The American Civil Liberties Union, a number of research and patient groups and more recently the US Department of Justice, disagree strongly with this premise.  Chris Hansen is with the ACLU. He says the patents give Myriad Genetics the exclusive right to look at the BRCA1 and BRCA2 genes. “That means that no one else in the country can look at your gene or my gene because of the nature of these patents.”

Women who have mutations in BRCA1 or 2 have a significantly increased risk of developing breast and ovarian cancer. Myriad charges more than 3,000 dollars to test the genes in people who have a family history of the disease. The ACLU’s Hansen says Myriad’s discovery was difficult to achieve and is very valuable to society, but he says you cannot patent a product of nature, and genes are a product of nature. “Gold is unpatentable, gold is a mineral found in a mountain. If you spend and enormous amount of time and energy and effort to find the gold, and enormous amount of time and energy and effort to dig the gold out of the mountain, the gold that you’ve dug out of the mountain is still gold. It’s not a human invention.”

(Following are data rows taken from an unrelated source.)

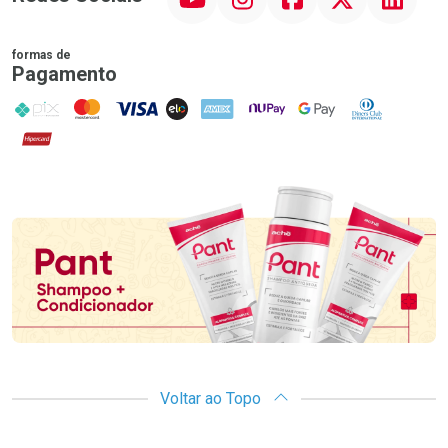
formas de
Pagamento
PIX
MasterCard
VISA
ELO
AMEX
NuPay
Google Pay
Diners Club
Hipercard
Promoção em Destaque
Voltar ao Topo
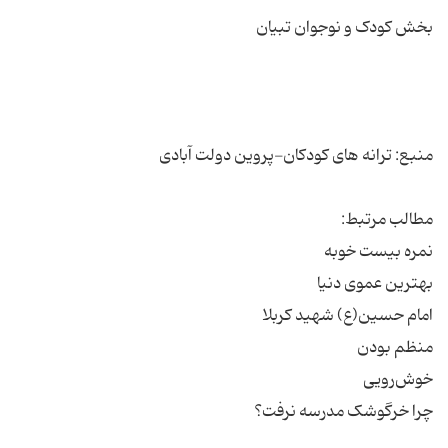
چرا خرگوشک مدرسه نرفت؟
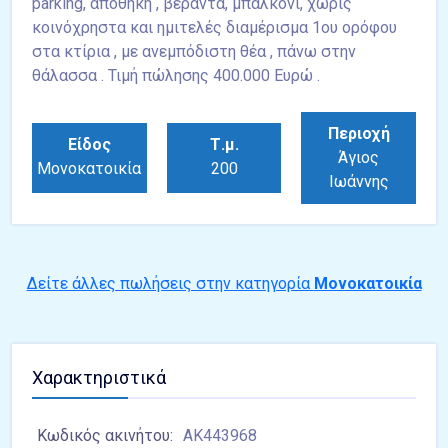
parking, αποθήκη , βεράντα, μπαλκόνι, χωρίς
κοινόχρηστα και ημιτελές διαμέρισμα 1ου ορόφου
στα κτίρια , με ανεμπόδιστη θέα , πάνω στην
θάλασσα . Τιμή πώλησης 400.000 Ευρώ .
Περιοχή
Είδος
Τ.μ.
Άγιος
Μονοκατοικία
200
Ιωάννης
Δείτε άλλες πωλήσεις στην κατηγορία
Μονοκατοικία
Χαρακτηριστικά
Κωδικός ακινήτου:
ΑΚ443968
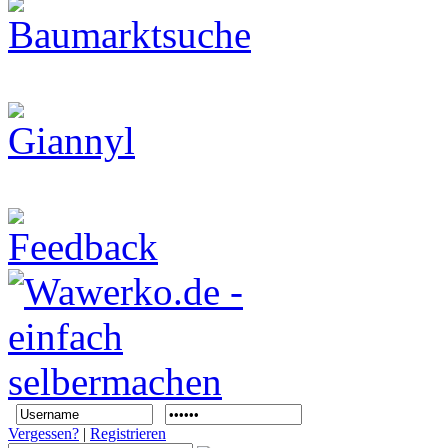
Vergessen?
|
Registrieren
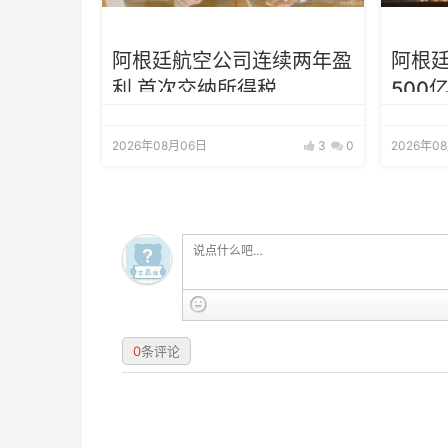
阿根廷航空公司连续两年盈
阿根
利 首次交纳所得税
500
水平
2026年08月06日
3
0
2026年0
0
条评论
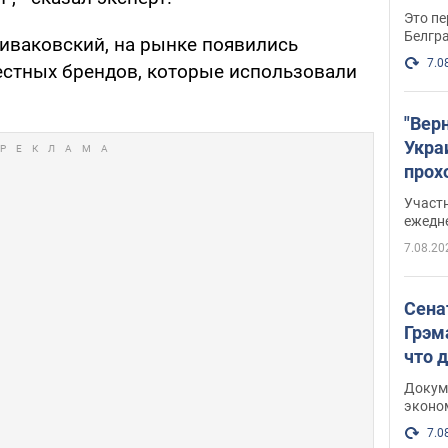
Это пе
Белгр
пиваковский, на рынке появились
7.0
стных брендов, которые использовали
"Вер
Укра
прох
плак
Участ
ежедн
7.08.20
Сена
Грэм
что 
Докум
эконо
7.0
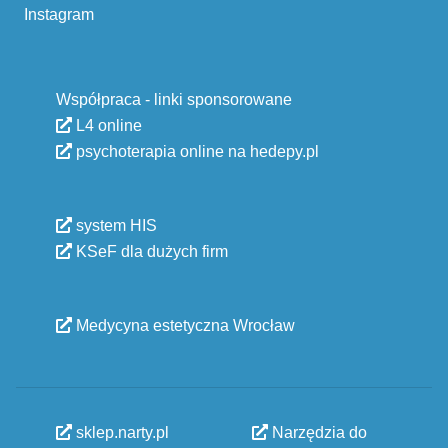
Instagram
Współpraca - linki sponsorowane
L4 online
psychoterapia online na hedepy.pl
system HIS
KSeF dla dużych firm
Medycyna estetyczna Wrocław
sklep.narty.pl
Narzędzia do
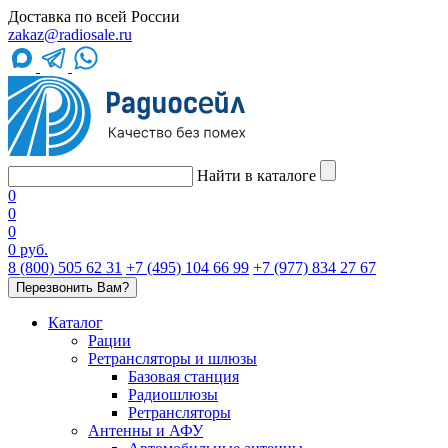
Доставка по всей России
zakaz@radiosale.ru
Найти в каталоге
0
0
0
0 руб.
8 (800) 505 62 31
+7 (495) 104 66 99
+7 (977) 834 27 67
Перезвонить Вам?
Каталог
Рации
Ретрансляторы и шлюзы
Базовая станция
Радиошлюзы
Ретрансляторы
Антенны и АФУ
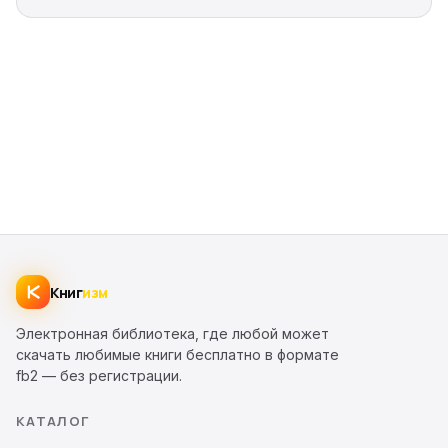
Книг
изм
Электронная библиотека, где любой может
скачать любимые книги бесплатно в формате
fb2 — без регистрации.
КАТАЛОГ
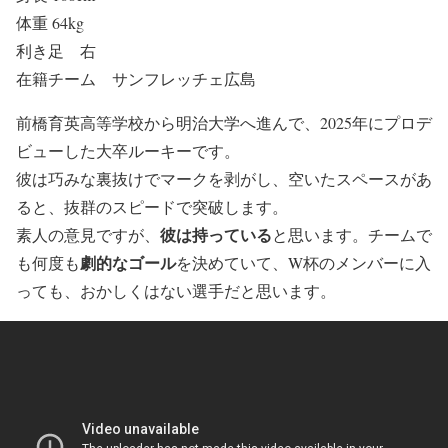
体重 64kg
利き足 右
在籍チーム サンフレッチェ広島
前橋育英高等学校から明治大学へ進んで、2025年にプロデ
ビューした大卒ルーキーです。
彼は巧みな裏抜けでマークを剥がし、空いたスペースがあ
ると、抜群のスピードで突破します。
彼は持っている
素人の意見ですが、
と思います。チームで
劇的なゴール
も何度も
を決めていて、W杯のメンバーに入
っても、おかしくはない選手だと思います。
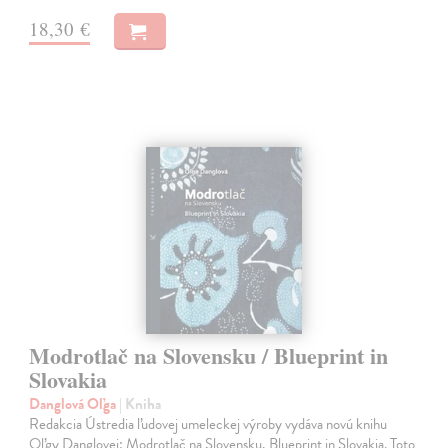
18,30 €
Modrotlač na Slovensku / Blueprint in
Slovakia
Danglová Oľga
| Kniha
Redakcia Ústredia ľudovej umeleckej výroby vydáva novú knihu
Oľgy Danglovej: Modrotlač na Slovensku, Blueprint in Slovakia. Toto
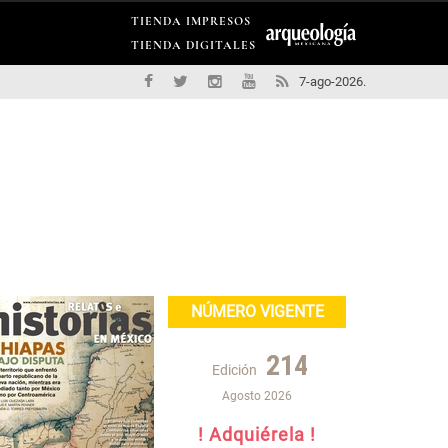
TIENDA IMPRESOS
TIENDA DIGITALES
7-ago-2026.
NÚMERO VIGENTE
214
Edición
Agosto 2026
! Adquiérela !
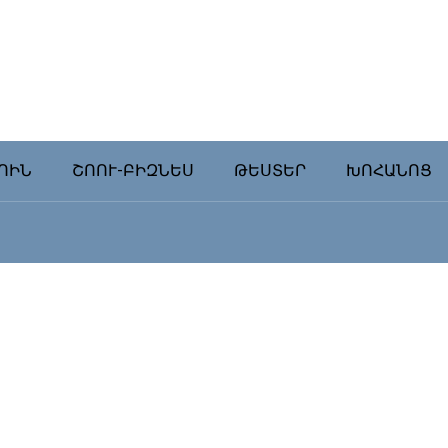
ՈԻՆ
ՇՈՈՒ-ԲԻԶՆԵՍ
ԹԵՍՏԵՐ
ԽՈՀԱՆՈՑ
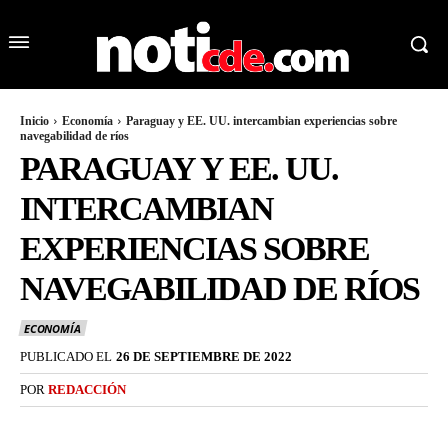
Inicio
Economía
Paraguay y EE. UU. intercambian experiencias sobre
navegabilidad de ríos
PARAGUAY Y EE. UU.
INTERCAMBIAN
EXPERIENCIAS SOBRE
NAVEGABILIDAD DE RÍOS
ECONOMÍA
PUBLICADO EL
26 DE SEPTIEMBRE DE 2022
POR
REDACCIÓN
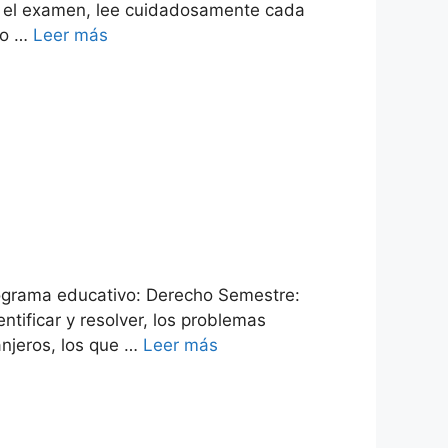
es el examen, lee cuidadosamente cada
ro …
Leer más
ograma educativo: Derecho Semestre:
ntificar y resolver, los problemas
ranjeros, los que …
Leer más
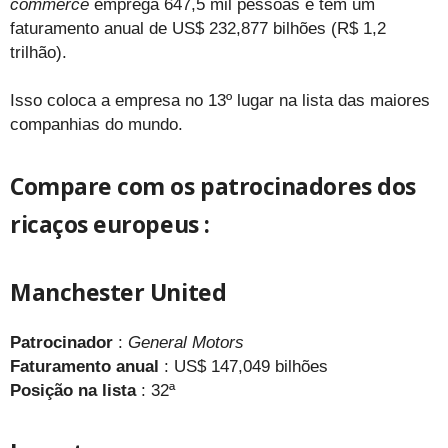
commerce
emprega 647,5 mil pessoas e tem um
faturamento anual de US$ 232,877 bilhões (R$ 1,2
trilhão).
Isso coloca a empresa no 13º lugar na lista das maiores
companhias do mundo.
Compare com os patrocinadores dos
ricaços europeus
:
Manchester United
Patrocinador
:
General Motors
Faturamento anual
: US$ 147,049 bilhões
Posição na lista
: 32ª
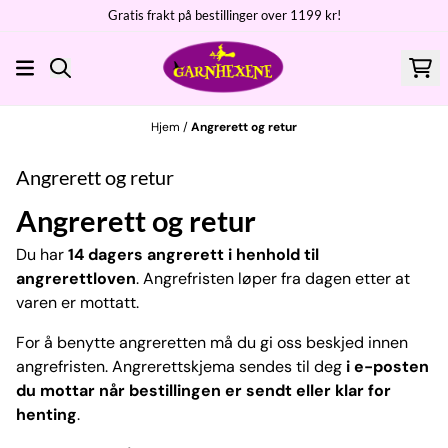
Gratis frakt på bestillinger over 1199 kr!
Hopp til innhold
Hjem
/
Angrerett og retur
Angrerett og retur
Angrerett og retur
Du har
14 dagers angrerett i henhold til
angrerettloven
. Angrefristen løper fra dagen etter at
varen er mottatt.
For å benytte angreretten må du gi oss beskjed innen
angrefristen. Angrerettskjema sendes til deg
i e-posten
du mottar når bestillingen er sendt eller klar for
henting
.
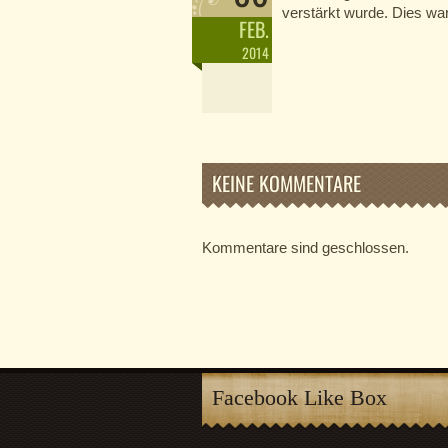
verstärkt wurde. Dies war
FEB.
2014
KEINE KOMMENTARE
Kommentare sind geschlossen.
Facebook Like Box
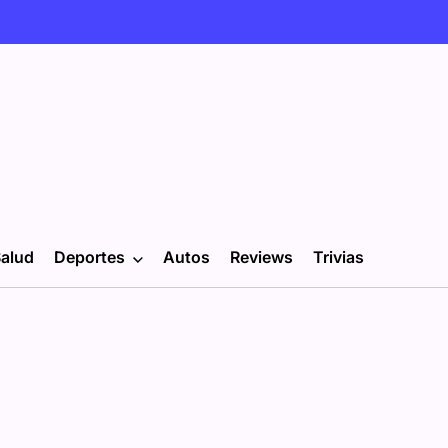
alud
Deportes
Autos
Reviews
Trivias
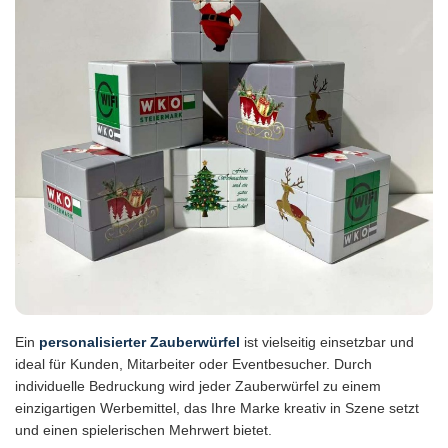
Ein
personalisierter Zauberwürfel
ist vielseitig einsetzbar und
ideal für Kunden, Mitarbeiter oder Eventbesucher. Durch
individuelle Bedruckung wird jeder Zauberwürfel zu einem
einzigartigen Werbemittel, das Ihre Marke kreativ in Szene setzt
und einen spielerischen Mehrwert bietet.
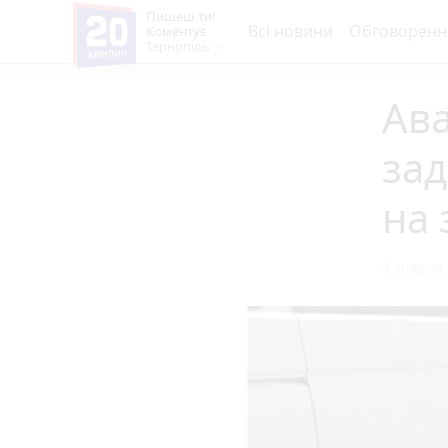
Пишеш ти!
Всі новини
Обговоренн
Коментує
Тернопіль
Ава
зад
на 
4 травня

The case is currently winding its way through federal courts and will likely be appealed to the Supreme Court. A decision that finds gene patents to be valid could dramatically affect this burgeoning gene sequencing industry. The concern is, if you get your genome sequenced will you have to pay Myriad as well as other patent holders to look at the genes and determine if you are at higher risk for disease? Chris Hansen thinks you will. “If someone sequences your entire genome, they have violated Myriads patents, and they can be sued for damages for doing that.”

But it may not be that simple. Edward Reines a patent attorney in California says the patent violation will come not in sequencing a person's DNA, but possibly in using that sequence to determine if the person is at risk for a disease. “If you want to look at the tiny fraction of your genome and compare it to other genomes to determine if you have a predisposition to disease, there’s the potential for that to be patented.”

Greg Castanias, Myriads lawyer, says he’s unable to comment on whether personalized sequencing would violate Myriad’s patents.

Another concern at the heart of this case is, who will pay for the ongoing research into the human genome? For now there are more than a thousand genes known to contribute to the risk of developing various diseases including cancer, diabetes, and certain heart conditions. Many more still need to be found. Government agencies are funding academic researchers to do these studies. But, patent attorney Reines says ultimately only private industry will do the enormous amount of work required. He adds they won’t do it for free. “If you want the private sector in incubators and laboratories across the country to spend the time grinding through genetic code to find out what the relationship are between the code an illnesses, you have to have some way to get them compensated.”

He says if patents on genes are declared invalid, there’s a possibility in the future that gene related discoveries will become trade secrets and companies will not disclose what they’ve learned about disease.

This story originally aired 4/11/11

UPDATE: The case filed against the Brca1 and Brca2 patents by the ACLU and plantiffs has been bouncing between U.S. Federal Courts and the Supreme Court. Most recently, the U.S. Federal Court of Appeals in Washington D.C, ruled the patents are valid. In September, 2012, the ACLU and plaintiffs petitioned the U.S. Supreme Court to review this ruling. They are currently waiting for a decision.